IV. Екатерина Степановна
Если Енюшке до поры до времени жилось веселее других, то бремя жизни, казалось, всего легче несла Екатерина Степановна. Правда, капиталов у нее не водилось, рукодельем никаким не занималась, а жила и, по ее собственным словам, благодаря бога ни в чем нужды не знала. Как я уже сказал, она была, кажется, вдова-дьяконица; занимала Екатерина Степановна невозможно крохотную комнатку, род чуланчика теплого. Уголок свой она держала замечательно чистенько, все стены были заклеены разными картинками с конфект, или чего-нибудь в этом роде. В одном углу стоял киот с иконами, а в другом, на полочке, была масса всяких безделушек, большею частью поломанных или, по меньшей мере, склеенных. Вместо кровати служил Екатерине Степановне большой сундук, и что в этом сундуке -- никто не знал; только все были убеждены, что в нем разного добра немало. Всякий раз, как Екатерине Степановне доводилось за чем-нибудь сходить в сундук, она тихонько защелкивала свою дверь. Это еще более возбуждало интерес к содержимому сундука. Тоже и одевалась Екатерина Степановна опрятно; правда, никогда на ней нельзя было увидеть что-нибудь новое, но все было в порядке; да, впрочем, иначе при ее профессии и нельзя было. А профессия Екатерины Степановны состояла в следующем. Екатерина Степановна была живой календарь всех праздников, не только общих, но и местных, знала даже, в каком приделе какого святого и когда чествуют; а в Вологде ведь считалось до пятидесяти церквей. Затем она еще знала в известном дворянском кругу всех именинниц и именинников, дни рождения, панихиды -- все почему-нибудь памятные в семье дни. Дома она появлялась только к вечеру, и в таком случае приходила в добром настроении; если же доводилось, что вернется вскоре после обедни, то непременно ко всем придирается, а уж ко мне -- к первому, и только напившись чаю, несколько успокаивалась. Но случалось наоборот, что и по нескольку дней не возвращалась домой.

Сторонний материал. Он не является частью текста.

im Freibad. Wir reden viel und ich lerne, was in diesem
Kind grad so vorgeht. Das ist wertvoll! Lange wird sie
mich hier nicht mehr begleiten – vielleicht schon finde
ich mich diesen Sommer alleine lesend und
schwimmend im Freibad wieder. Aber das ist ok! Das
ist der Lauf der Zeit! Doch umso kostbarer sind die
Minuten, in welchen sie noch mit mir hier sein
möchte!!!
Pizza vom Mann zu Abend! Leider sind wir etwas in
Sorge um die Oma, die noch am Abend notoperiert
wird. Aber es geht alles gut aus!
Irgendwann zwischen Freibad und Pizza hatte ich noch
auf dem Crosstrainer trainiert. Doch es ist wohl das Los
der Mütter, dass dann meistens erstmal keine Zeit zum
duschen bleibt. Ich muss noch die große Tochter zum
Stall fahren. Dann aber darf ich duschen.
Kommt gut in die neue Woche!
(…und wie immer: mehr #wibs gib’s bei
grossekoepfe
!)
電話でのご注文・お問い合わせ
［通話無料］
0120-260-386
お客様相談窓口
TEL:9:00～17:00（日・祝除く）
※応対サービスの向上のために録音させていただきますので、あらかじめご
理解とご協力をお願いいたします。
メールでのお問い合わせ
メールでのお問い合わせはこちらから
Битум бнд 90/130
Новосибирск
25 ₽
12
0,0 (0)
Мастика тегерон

"Уж такая добрая Фелисата Сергеевна, такая добрая, что и сказать нельзя; ведь едва отпросилась; осталась было у нее на денек -- вишь, ей что-то непоздоровилось; ну, хоть у нее и три девушки, а все лишний человек не мешает, особливо ночью: девушки всё молодые, разоспятся и не услышат, как ей что понадобится. Ну, на другой день она и поправилась. Я было и стала собираться уходить. Куда ты?! "Останься да останься!" Еле ведь на пятый день отпустила".
А слушатель думал: "Наверное, Фелисата Сергеевна сказала: "Ну, матушка, пора и честь знать".

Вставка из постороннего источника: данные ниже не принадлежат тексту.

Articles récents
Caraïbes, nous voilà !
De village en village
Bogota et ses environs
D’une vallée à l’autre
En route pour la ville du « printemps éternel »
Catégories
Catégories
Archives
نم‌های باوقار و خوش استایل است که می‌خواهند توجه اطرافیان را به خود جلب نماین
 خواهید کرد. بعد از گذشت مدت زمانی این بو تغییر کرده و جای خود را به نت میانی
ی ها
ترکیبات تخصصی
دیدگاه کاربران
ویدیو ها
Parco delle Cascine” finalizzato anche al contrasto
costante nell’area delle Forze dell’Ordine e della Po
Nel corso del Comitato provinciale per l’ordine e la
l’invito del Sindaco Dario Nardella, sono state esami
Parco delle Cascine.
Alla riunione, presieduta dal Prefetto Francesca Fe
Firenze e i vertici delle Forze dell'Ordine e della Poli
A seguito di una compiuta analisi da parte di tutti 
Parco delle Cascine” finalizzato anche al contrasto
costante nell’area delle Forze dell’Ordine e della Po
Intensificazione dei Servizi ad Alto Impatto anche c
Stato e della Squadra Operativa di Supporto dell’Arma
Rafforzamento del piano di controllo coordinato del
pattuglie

Вставала Екатерина Степановна раньше всех в доме и шла к заутрене, потом -- к обедне, причем всегда выбирала такую церковь, где обязательно должна была встретить ту или другую именинницу или новорожденную. Смотря по рангу или особенной благосклонности известной особы, Екатерина Степановна заказывала просфору и по окончании богослужения подносила ее вместе со своими поздравлениями и всякими пожеланиями.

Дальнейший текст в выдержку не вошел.